Chrome for AndroidGoogle’s Chrome browser, the rising star among all browsers, has finally come to Android. The catch is that you must be running Ice Cream Sandwich. The great thing is that it is fast, has spiffy transitions, intuitive tabbing, and synchronizing of everything, whether that is a plus or a minus.

Chrome hit the scene in 2008 and has received rave reviews ever since. The puzzling thing is why it has not been available for Android earlier. They are both Google products and both successes. Strange, but true.

Android has a trimmed down version of Chrome as its native browser, and they share a codebase, but it is nothing like the real thing. So getting the authentic Chrome for Android is a real treat.

Since Google Chrome only runs on Android 4.0+, many Android devices are excluded from the joy. Currently, the devices that are capable of running Chrome include Transformer Prime, Xoom, Galaxy Nexus, and Nexus S. The reason for this limitation on the version of Android is clearly due to the hardware acceleration feature built into the latest edition of the operating system.

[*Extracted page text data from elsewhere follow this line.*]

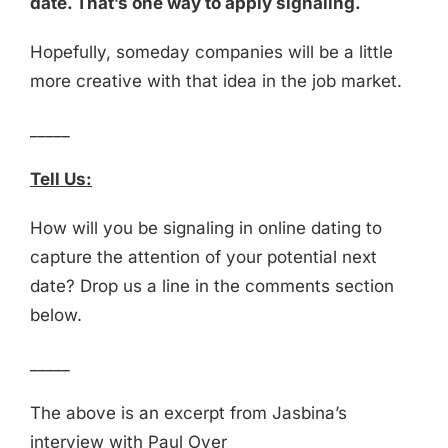
date. That’s one way to apply signaling.
Hopefully, someday companies will be a little
more creative with that idea in the job market.
_____
Tell Us:
How will you be signaling in online dating to
capture the attention of your potential next
date? Drop us a line in the comments section
below.
_____
The above is an excerpt from Jasbina’s
interview with Paul Oyer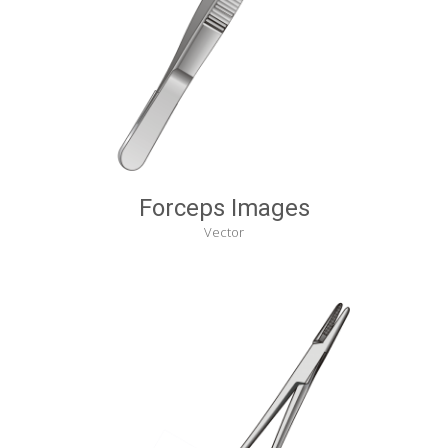
Forceps Images
Vector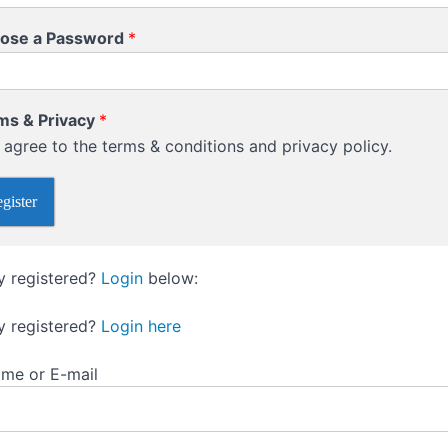
ose a Password
*
ms & Privacy
*
I agree to the terms & conditions and privacy policy.
gister
y registered?
Login
below:
y registered?
Login here
me or E-mail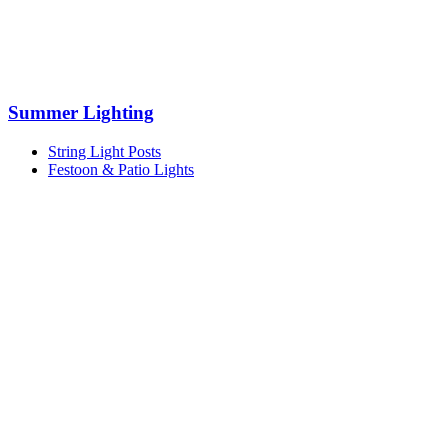
Summer Lighting
String Light Posts
Festoon & Patio Lights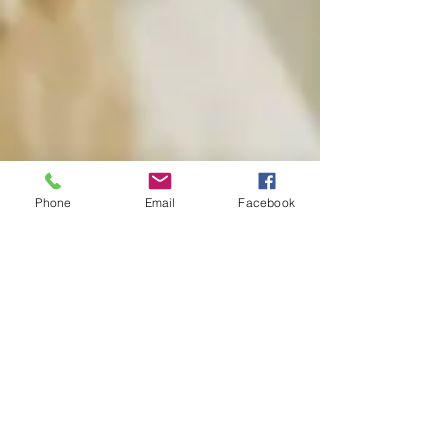
Phone
Email
Facebook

There are quite a few differences between the native browser and Chrome, not the least of which is the UI. In Chrome, tabs slide in and fade out to distinguish clearly between which tabs are doing what. The button for all tabs hosts the number of opened tabs. However, one super feature is the automated magnifying field that pops up to aid you in selecting the correct link when clicking in an area with many different links.

There is a controversial feature, though. This is the ability to synchronize everything from the browser with your Google account that has all the other Google programs. Every computer you own will have the same bookmarks, history, autofill data, and apps. Now your Android device will as well, excluding autofill and apps.

One of the coolest features, though, is having the same tabs opened on both devices at once. The tabs you have opened on you PC will show up as a list on your phone, that you can pick and choose which ones to open there. This is an easy way to get links or pages from one to the other quickly. Even in sleep mode, this works.

Chrome has the benefit of speed. This is part hardware acceleration and part software enhancements. For example, it pre-fetches the page it predicts you want to visit next. By default, this is turned on for Wi-Fi and off for mobile, but can be enabled for your phone. The problem is that all that pre-fetching can burn up your transfer limit.

Chrome lacks Flash, though. You can thank Adobe for that glitch. Chrome is also deficient in the Request Desktop Site that is a feature on the native Android browser. This allows the full website to load instead of a bare bones mobile version. Chrome for Android does not include extensions and it will coexist with the native browser for Android, until that is phased out.